### EXERCISE DETAILS
Copy the lines below, word for word, from the first through the line containing "连续性较差，不适用于较大区域应变率总体". Leave the pictures out.

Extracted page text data
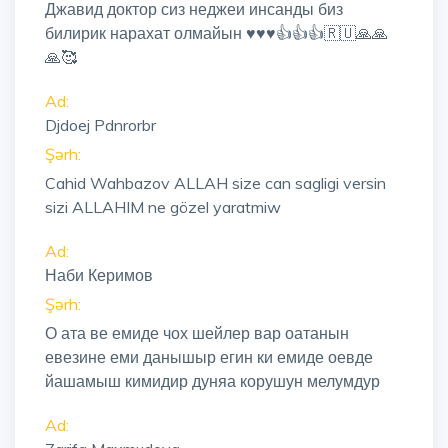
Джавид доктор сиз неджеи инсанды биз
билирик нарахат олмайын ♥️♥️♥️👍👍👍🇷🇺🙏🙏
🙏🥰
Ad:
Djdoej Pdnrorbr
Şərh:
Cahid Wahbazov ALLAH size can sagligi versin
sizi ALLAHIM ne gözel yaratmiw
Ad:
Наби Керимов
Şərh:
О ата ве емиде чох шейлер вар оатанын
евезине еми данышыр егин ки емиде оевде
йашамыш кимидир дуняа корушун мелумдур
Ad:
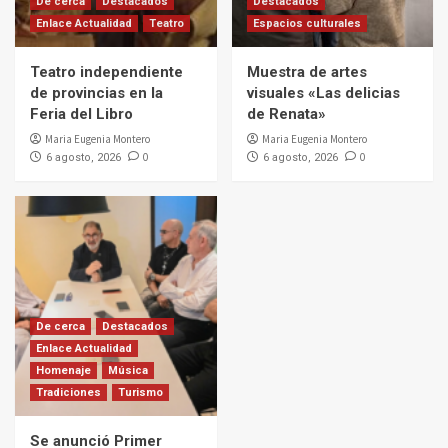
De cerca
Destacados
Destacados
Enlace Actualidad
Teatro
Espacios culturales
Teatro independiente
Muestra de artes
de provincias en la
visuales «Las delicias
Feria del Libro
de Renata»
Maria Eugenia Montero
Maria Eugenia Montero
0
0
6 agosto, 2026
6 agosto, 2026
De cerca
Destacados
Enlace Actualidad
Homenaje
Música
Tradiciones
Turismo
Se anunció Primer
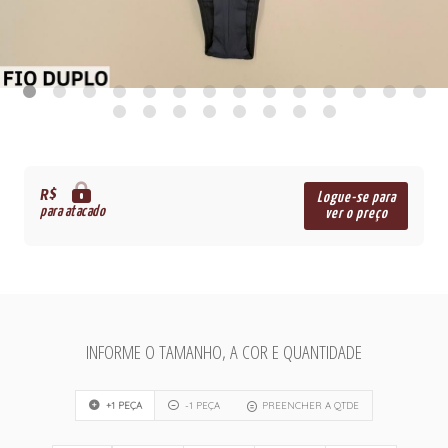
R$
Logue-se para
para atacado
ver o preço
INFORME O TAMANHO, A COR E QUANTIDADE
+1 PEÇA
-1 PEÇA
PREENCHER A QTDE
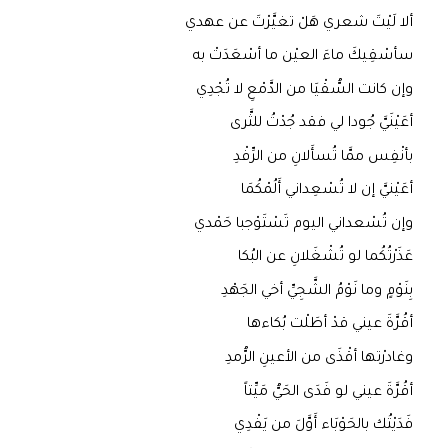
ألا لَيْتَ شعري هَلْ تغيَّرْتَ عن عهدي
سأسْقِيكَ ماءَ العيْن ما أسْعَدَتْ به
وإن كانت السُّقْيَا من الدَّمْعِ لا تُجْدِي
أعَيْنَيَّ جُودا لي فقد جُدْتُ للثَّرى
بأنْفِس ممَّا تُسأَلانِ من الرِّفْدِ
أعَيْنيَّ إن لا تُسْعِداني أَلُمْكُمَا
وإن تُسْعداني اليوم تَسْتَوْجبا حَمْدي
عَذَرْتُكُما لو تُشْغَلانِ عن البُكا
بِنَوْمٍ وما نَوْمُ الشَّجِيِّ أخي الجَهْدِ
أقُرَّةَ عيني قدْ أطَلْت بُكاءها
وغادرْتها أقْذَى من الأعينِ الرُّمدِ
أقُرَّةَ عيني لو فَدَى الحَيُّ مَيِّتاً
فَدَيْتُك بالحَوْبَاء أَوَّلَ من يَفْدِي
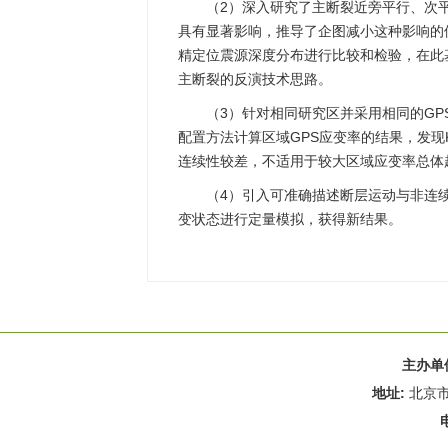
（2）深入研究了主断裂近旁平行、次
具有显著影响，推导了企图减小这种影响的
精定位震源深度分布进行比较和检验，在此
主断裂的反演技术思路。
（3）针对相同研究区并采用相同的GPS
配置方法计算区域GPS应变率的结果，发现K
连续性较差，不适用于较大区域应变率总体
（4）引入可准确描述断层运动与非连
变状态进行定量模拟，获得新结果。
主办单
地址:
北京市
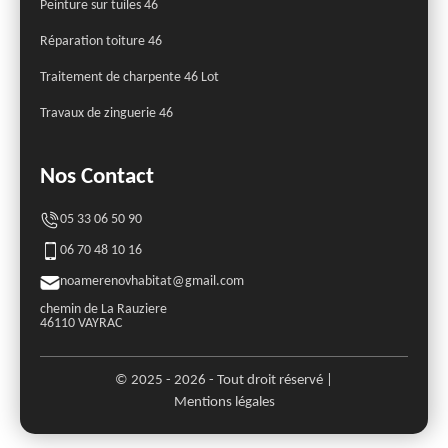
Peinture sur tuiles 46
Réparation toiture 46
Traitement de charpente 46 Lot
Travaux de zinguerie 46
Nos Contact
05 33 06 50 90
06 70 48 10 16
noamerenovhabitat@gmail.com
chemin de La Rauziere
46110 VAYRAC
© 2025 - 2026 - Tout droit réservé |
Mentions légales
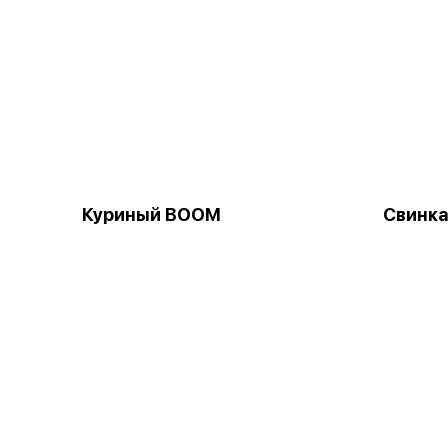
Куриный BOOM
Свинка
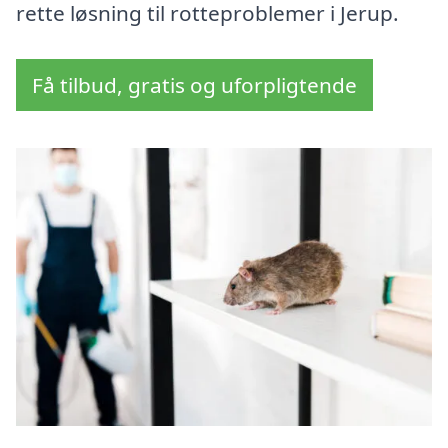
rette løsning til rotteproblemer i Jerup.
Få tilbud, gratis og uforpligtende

### RESULT
Джавид доктор сиз неджеи инсанды биз
билирик нарахат олмайын ♥️♥️♥️👍👍👍🇷🇺🙏🙏
🙏🥰
Ad:
Djdoej Pdnrorbr
Şərh:
Cahid Wahbazov ALLAH size can sagligi versin
sizi ALLAHIM ne gözel yaratmiw
Ad:
Наби Керимов
Şərh:
О ата ве емиде чох шейлер вар оатанын
евезине еми данышыр егин ки емиде оевде
йашамыш кимидир дуняа корушун мелумдур
Ad:
De cerca
Destacados
Destacados
Enlace Actualidad
Teatro
Espacios culturales
Teatro independiente
Muestra de artes
de provincias en la
visuales «Las delicias
Feria del Libro
de Renata»
Maria Eugenia Montero
Maria Eugenia Montero
0
0
6 agosto, 2026
6 agosto, 2026
De cerca
Destacados
Enlace Actualidad
Homenaje
Música
Tradiciones
Turismo
Se anunció Primer
R$
Logue-se para
para atacado
ver o preço
INFORME O TAMANHO, A COR E QUANTIDADE
+1 PEÇA
-1 PEÇA
PREENCHER A QTDE
ألا لَيْتَ شعري هَلْ تغيَّرْتَ عن عهدي
سأسْقِيكَ ماءَ العيْن ما أسْعَدَتْ به
وإن كانت السُّقْيَا من الدَّمْعِ لا تُجْدِي
أعَيْنَيَّ جُودا لي فقد جُدْتُ للثَّرى
بأنْفِس ممَّا تُسأَلانِ من الرِّفْدِ
أعَيْنيَّ إن لا تُسْعِداني أَلُمْكُمَا
وإن تُسْعداني اليوم تَسْتَوْجبا حَمْدي
عَذَرْتُكُما لو تُشْغَلانِ عن البُكا
بِنَوْمٍ وما نَوْمُ الشَّجِيِّ أخي الجَهْدِ
أقُرَّةَ عيني قدْ أطَلْت بُكاءها
وغادرْتها أقْذَى من الأعينِ الرُّمدِ
أقُرَّةَ عيني لو فَدَى الحَيُّ مَيِّتاً
فَدَيْتُك بالحَوْبَاء أَوَّلَ من يَفْدِي
（2）深入研究了主断裂近旁平行、次
具有显著影响，推导了企图减小这种影响的
精定位震源深度分布进行比较和检验，在此
主断裂的反演技术思路。
（3）针对相同研究区并采用相同的GPS
配置方法计算区域GPS应变率的结果，发现K
连续性较差，不适用于较大区域应变率总体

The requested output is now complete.